Provided data>
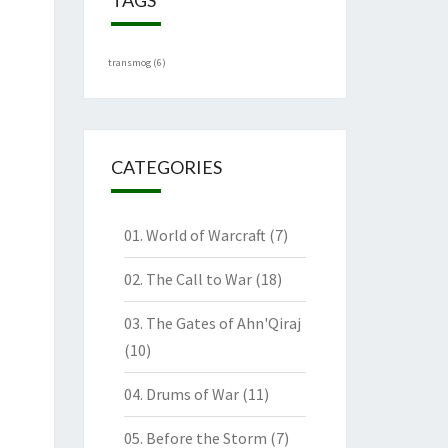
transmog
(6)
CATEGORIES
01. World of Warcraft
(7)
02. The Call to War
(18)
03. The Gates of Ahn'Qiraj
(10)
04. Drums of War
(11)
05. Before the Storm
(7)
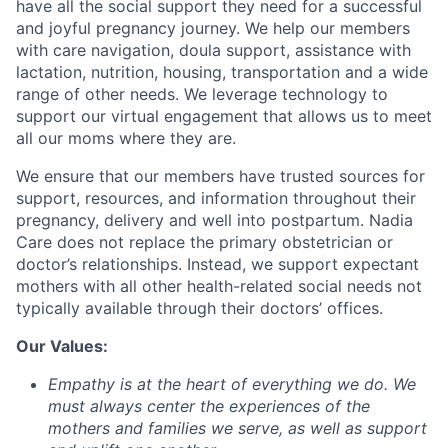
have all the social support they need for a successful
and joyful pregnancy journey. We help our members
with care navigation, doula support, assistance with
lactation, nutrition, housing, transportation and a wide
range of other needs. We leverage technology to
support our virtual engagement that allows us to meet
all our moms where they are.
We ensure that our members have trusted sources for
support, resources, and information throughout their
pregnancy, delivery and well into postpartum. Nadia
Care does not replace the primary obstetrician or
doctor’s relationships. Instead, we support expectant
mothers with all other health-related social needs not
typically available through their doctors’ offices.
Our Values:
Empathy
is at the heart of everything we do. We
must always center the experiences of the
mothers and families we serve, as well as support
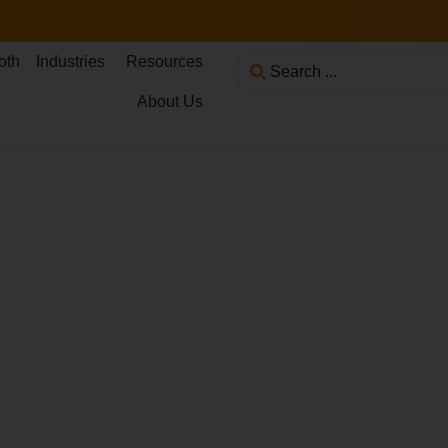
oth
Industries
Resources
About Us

Task details> Find the line holding "typically available through" in the data above. Retype it and every later line exactly, through the end, but not the pictures.

Finished exercise>
typically available through their doctors’ offices.
Our Values:
Empathy
is at the heart of everything we do. We
must always center the experiences of the
mothers and families we serve, as well as support
oth
Industries
Resources
About Us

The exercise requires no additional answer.